Di tengah ketegangan dengan China, eksportir gandum Australia menarik diri dari pasar utama, Australia / NZ News & Top Stories

Korea Utara membalas setelah Biden mengutuk uji coba rudal, East Asia News & Top Stories


SEOUL • Korea Utara telah mengancam peningkatan militer lebih lanjut sebagai tanggapan atas kecaman Joe Biden terhadap uji coba rudal pekan lalu, yang menandai provokasi substantif pertama Pyongyang sejak presiden AS menjabat.

Korea Utara yang memiliki senjata nuklir memiliki sejarah panjang dalam menggunakan uji senjata untuk meningkatkan ketegangan, dalam proses yang dikalibrasi dengan hati-hati untuk mencoba mencapai tujuannya.

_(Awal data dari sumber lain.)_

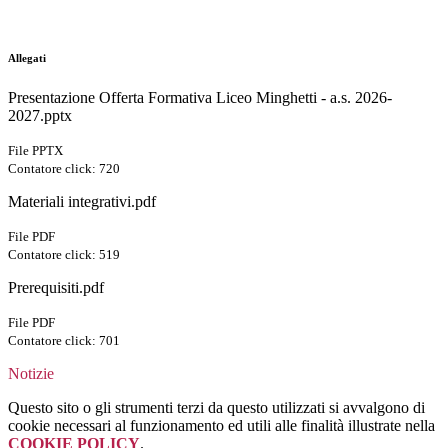
Allegati
Presentazione Offerta Formativa Liceo Minghetti - a.s. 2026-
2027.pptx
File PPTX
Contatore click: 720
Materiali integrativi.pdf
File PDF
Contatore click: 519
Prerequisiti.pdf
File PDF
Contatore click: 701
Notizie
Questo sito o gli strumenti terzi da questo utilizzati si avvalgono di
cookie necessari al funzionamento ed utili alle finalità illustrate nella
COOKIE POLICY
.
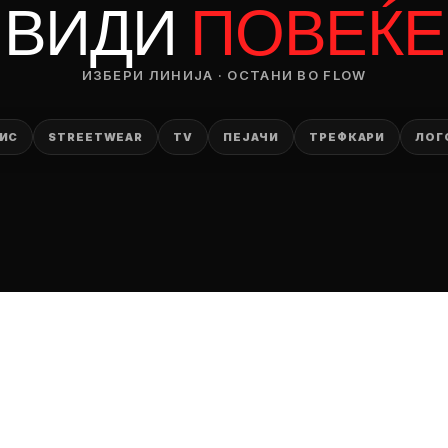
ВИДИ
ПОВЕЌЕ
ИЗБЕРИ ЛИНИЈА · ОСТАНИ ВО FLOW
ИС
STREETWEAR
TV
ПЕЈАЧИ
ТРЕФКАРИ
ЛОГ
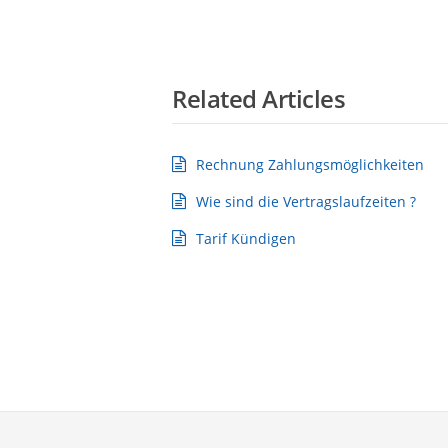
Related Articles
Rechnung Zahlungsmöglichkeiten
Wie sind die Vertragslaufzeiten ?
Tarif Kündigen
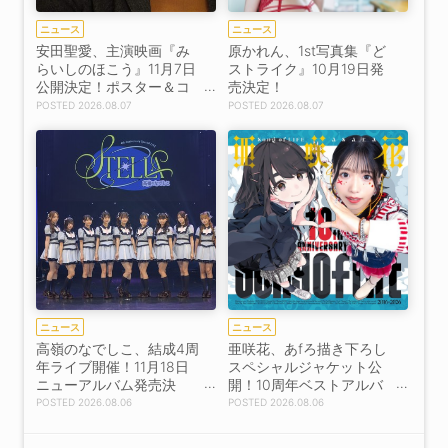
ニュース
ニュース
安田聖愛、主演映画『み
原かれん、1st写真集『ど
らいしのほこう』11月7日
ストライク』10月19日発
公開決定！ポスター＆コ
売決定！
メント解禁
2026.08.07
2026.08.07
ニュース
ニュース
高嶺のなでしこ、結成4周
亜咲花、あfろ描き下ろし
年ライブ開催！11月18日
スペシャルジャケット公
ニューアルバム発売決
開！10周年ベストアルバ
定！
ム9月16日リリース！
2026.08.06
2026.08.06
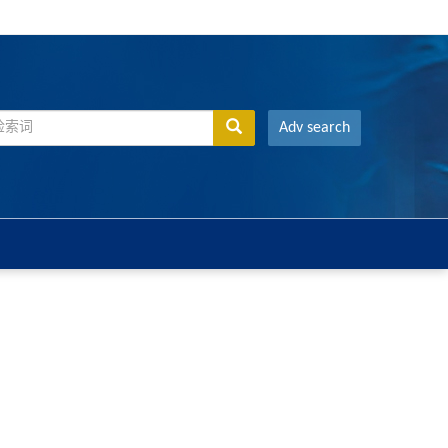
Adv search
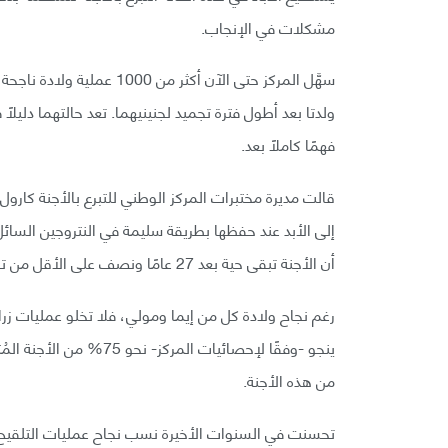
مشكلات في الإنجاب.
سهَّل المركز حتى الآن أكثر 
ولدتا بعد أطول فترة تجميد لجنينيهما. تعد حالتهما دليلًا
فهمًا كاملًا بعد.
قالت مديرة مختبرات المركز الوطني للتبرع بالأجنة كار
أن الأجنة تبقى حية بعد 27 عامًا ونصف على الأقل من تجميدها، وقد تزيد المدة عن ذلك أيضًا».
رغم نجاح ولادة كل من إيما ومولي، فلا تخلو عمليات زراع
من هذه الأجنة.
تحسنت في السنوات الأخيرة نسب نجاح عمليات التلقيح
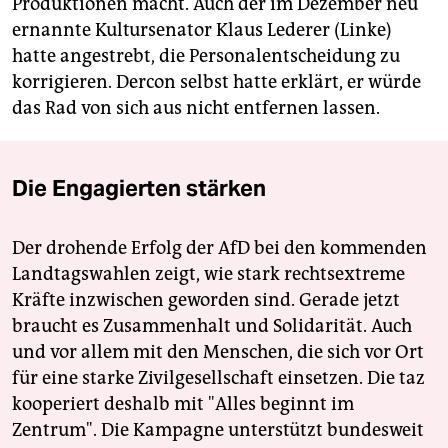
Produktionen macht. Auch der im Dezember neu
ernannte Kultursenator Klaus Lederer (Linke)
hatte angestrebt, die Personalentscheidung zu
korrigieren. Dercon selbst hatte erklärt, er würde
das Rad von sich aus nicht entfernen lassen.
Die Engagierten stärken
Der drohende Erfolg der AfD bei den kommenden
Landtagswahlen zeigt, wie stark rechtsextreme
Kräfte inzwischen geworden sind. Gerade jetzt
braucht es Zusammenhalt und Solidarität. Auch
und vor allem mit den Menschen, die sich vor Ort
für eine starke Zivilgesellschaft einsetzen. Die taz
kooperiert deshalb mit "Alles beginnt im
Zentrum". Die Kampagne unterstützt bundesweit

Pyongyang telah menunggu waktunya sejak pemerintahan baru menjabat di Washington, bahkan tidak secara resmi mengakui keberadaannya hingga dua minggu lalu.

Tetapi pada hari Kamis, mereka meluncurkan dua senjata dari pantai timurnya ke Laut Jepang, yang dikenal sebagai Laut Timur di Korea.

Mr Biden menyebut tes itu sebagai pelanggaran resolusi Perserikatan Bangsa-Bangsa dan menyarankan negara yang terisolasi itu agar tidak meningkatkan pengujian militer, memperingatkan bahwa “akan ada tanggapan jika mereka memilih untuk meningkat”.

Mr Ri Pyong Chol, seorang pejabat terkemuka dalam program rudal Korea Utara yang mengawasi tes tersebut, mengatakan komentar Biden telah mengungkapkan “permusuhan yang mendalam” terhadap rezim.

“Pernyataan seperti itu dari Presiden AS adalah pelanggaran tersembunyi atas hak negara kami untuk membela diri dan provokasi untuk itu,” kata Ri dalam sebuah pernyataan yang diterbitkan oleh media pemerintah KCNA kemarin.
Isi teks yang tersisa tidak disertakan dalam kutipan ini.